**About this exercise**.
Return exactly and only these lines: the first of the listing through the one containing "한복상자에서 한복을 입어보고 기... (1188, 822)".

**Given records**.
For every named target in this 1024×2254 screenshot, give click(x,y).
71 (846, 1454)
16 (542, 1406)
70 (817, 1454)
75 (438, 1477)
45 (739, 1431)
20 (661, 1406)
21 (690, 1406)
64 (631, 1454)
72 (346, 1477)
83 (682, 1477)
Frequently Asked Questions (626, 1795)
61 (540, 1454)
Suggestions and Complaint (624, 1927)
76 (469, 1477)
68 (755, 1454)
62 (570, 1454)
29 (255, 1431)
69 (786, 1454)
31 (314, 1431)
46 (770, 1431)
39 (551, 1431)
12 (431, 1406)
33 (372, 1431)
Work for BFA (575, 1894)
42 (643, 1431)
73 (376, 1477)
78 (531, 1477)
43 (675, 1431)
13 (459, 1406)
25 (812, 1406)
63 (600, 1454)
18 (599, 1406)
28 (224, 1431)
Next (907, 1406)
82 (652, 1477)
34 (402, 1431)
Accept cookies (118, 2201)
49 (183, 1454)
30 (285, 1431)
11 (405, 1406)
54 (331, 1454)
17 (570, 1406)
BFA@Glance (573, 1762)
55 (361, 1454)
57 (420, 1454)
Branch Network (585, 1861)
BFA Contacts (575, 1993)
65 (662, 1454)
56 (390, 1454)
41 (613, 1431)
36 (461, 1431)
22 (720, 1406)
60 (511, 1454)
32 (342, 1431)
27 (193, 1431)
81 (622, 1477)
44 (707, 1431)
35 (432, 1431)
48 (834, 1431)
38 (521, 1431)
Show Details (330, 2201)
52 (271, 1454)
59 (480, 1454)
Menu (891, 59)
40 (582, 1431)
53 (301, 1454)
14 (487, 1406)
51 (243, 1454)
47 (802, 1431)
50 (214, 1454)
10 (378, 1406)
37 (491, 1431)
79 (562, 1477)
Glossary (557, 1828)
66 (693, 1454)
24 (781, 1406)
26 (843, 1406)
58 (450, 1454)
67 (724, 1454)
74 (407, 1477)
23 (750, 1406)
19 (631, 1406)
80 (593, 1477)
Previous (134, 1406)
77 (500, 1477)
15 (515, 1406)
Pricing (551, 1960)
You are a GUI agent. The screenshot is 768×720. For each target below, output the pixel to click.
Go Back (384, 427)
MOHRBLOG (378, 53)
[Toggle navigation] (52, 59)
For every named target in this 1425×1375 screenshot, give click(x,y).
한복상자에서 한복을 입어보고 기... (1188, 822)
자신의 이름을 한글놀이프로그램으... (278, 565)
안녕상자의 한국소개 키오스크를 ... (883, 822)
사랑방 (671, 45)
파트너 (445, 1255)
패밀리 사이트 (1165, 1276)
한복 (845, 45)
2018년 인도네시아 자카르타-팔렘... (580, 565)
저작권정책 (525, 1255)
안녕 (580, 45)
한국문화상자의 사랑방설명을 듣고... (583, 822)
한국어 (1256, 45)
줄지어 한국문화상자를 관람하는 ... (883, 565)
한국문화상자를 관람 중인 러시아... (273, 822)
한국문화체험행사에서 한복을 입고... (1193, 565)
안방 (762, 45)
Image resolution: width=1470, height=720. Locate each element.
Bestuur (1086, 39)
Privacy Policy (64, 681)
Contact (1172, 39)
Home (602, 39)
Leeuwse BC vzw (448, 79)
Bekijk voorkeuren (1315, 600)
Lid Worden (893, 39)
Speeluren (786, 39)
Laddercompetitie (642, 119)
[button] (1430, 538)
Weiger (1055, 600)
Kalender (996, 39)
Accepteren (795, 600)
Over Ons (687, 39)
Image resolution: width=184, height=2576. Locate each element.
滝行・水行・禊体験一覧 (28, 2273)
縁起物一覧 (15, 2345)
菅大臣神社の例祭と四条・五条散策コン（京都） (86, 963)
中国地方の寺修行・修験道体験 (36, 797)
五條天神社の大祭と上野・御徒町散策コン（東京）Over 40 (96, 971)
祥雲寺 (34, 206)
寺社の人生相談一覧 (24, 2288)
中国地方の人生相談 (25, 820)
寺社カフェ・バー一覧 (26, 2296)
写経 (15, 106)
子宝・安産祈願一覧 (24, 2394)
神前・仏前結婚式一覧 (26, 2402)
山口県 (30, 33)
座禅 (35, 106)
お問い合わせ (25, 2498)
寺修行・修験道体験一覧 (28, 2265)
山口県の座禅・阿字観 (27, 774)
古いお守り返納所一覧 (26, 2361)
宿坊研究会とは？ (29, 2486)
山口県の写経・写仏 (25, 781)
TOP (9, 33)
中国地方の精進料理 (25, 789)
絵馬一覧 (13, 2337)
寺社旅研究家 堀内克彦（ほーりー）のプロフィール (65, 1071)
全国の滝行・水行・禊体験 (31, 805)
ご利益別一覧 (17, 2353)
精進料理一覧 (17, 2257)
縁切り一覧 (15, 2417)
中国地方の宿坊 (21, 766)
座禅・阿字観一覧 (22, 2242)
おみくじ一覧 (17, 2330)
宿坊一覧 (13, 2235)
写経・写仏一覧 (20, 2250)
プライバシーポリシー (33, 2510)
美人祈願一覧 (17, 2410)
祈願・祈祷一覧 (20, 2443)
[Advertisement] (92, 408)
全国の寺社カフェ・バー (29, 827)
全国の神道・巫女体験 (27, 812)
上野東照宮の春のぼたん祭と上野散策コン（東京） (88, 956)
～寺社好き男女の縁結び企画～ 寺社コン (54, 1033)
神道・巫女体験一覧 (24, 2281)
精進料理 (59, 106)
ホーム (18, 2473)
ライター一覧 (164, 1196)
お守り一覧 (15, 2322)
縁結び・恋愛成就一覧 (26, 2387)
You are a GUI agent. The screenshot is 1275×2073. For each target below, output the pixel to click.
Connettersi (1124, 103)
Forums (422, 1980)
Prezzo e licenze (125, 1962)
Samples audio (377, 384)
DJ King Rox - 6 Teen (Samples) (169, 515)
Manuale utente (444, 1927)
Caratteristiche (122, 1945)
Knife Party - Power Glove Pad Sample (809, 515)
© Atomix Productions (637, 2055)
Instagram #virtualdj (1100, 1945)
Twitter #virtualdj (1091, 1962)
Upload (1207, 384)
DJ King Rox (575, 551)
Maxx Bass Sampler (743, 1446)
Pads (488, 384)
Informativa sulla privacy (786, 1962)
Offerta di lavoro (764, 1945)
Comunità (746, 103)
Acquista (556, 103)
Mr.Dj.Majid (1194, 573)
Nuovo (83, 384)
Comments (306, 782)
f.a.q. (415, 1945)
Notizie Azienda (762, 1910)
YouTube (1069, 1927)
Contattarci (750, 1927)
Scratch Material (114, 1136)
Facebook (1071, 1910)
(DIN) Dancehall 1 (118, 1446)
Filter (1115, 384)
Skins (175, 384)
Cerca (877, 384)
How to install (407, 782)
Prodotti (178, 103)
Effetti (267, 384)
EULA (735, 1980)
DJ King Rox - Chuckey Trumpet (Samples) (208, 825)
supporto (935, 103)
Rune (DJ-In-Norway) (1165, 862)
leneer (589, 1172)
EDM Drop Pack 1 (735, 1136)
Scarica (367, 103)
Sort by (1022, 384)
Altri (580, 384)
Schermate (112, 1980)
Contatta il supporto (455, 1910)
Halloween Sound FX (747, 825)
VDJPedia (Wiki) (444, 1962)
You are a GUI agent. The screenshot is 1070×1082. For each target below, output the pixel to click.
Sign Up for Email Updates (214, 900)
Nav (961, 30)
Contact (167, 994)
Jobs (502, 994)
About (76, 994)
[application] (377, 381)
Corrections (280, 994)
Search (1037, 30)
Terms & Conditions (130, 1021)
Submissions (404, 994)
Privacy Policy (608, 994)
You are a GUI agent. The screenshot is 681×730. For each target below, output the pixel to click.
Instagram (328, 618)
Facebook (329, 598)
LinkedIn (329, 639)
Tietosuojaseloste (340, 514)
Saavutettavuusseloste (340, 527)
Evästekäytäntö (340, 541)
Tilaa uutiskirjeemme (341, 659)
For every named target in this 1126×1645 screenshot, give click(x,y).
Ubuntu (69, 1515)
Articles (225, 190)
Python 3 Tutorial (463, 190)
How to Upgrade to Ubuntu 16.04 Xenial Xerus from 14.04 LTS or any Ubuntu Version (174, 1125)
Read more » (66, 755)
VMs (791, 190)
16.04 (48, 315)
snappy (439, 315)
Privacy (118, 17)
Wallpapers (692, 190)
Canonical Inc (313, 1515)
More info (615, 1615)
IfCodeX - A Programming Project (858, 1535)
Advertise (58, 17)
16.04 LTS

**Answer to this exercise**.
For every named target in this 1024×2254 screenshot, give click(x,y).
71 (846, 1454)
16 (542, 1406)
70 (817, 1454)
75 (438, 1477)
45 (739, 1431)
20 (661, 1406)
21 (690, 1406)
64 (631, 1454)
72 (346, 1477)
83 (682, 1477)
Frequently Asked Questions (626, 1795)
61 (540, 1454)
Suggestions and Complaint (624, 1927)
76 (469, 1477)
68 (755, 1454)
62 (570, 1454)
29 (255, 1431)
69 (786, 1454)
31 (314, 1431)
46 (770, 1431)
39 (551, 1431)
12 (431, 1406)
33 (372, 1431)
Work for BFA (575, 1894)
42 (643, 1431)
73 (376, 1477)
78 (531, 1477)
43 (675, 1431)
13 (459, 1406)
25 (812, 1406)
63 (600, 1454)
18 (599, 1406)
28 (224, 1431)
Next (907, 1406)
82 (652, 1477)
34 (402, 1431)
Accept cookies (118, 2201)
49 (183, 1454)
30 (285, 1431)
11 (405, 1406)
54 (331, 1454)
17 (570, 1406)
BFA@Glance (573, 1762)
55 (361, 1454)
57 (420, 1454)
Branch Network (585, 1861)
BFA Contacts (575, 1993)
65 (662, 1454)
56 (390, 1454)
41 (613, 1431)
36 (461, 1431)
22 (720, 1406)
60 (511, 1454)
32 (342, 1431)
27 (193, 1431)
81 (622, 1477)
44 (707, 1431)
35 (432, 1431)
48 (834, 1431)
38 (521, 1431)
Show Details (330, 2201)
52 (271, 1454)
59 (480, 1454)
Menu (891, 59)
40 (582, 1431)
53 (301, 1454)
14 (487, 1406)
51 (243, 1454)
47 (802, 1431)
50 (214, 1454)
10 (378, 1406)
37 (491, 1431)
79 (562, 1477)
Glossary (557, 1828)
66 (693, 1454)
24 (781, 1406)
26 (843, 1406)
58 (450, 1454)
67 (724, 1454)
74 (407, 1477)
23 (750, 1406)
19 (631, 1406)
80 (593, 1477)
Previous (134, 1406)
77 (500, 1477)
15 (515, 1406)
Pricing (551, 1960)
You are a GUI agent. The screenshot is 768×720. For each target below, output the pixel to click.
Go Back (384, 427)
MOHRBLOG (378, 53)
[Toggle navigation] (52, 59)
For every named target in this 1425×1375 screenshot, give click(x,y).
한복상자에서 한복을 입어보고 기... (1188, 822)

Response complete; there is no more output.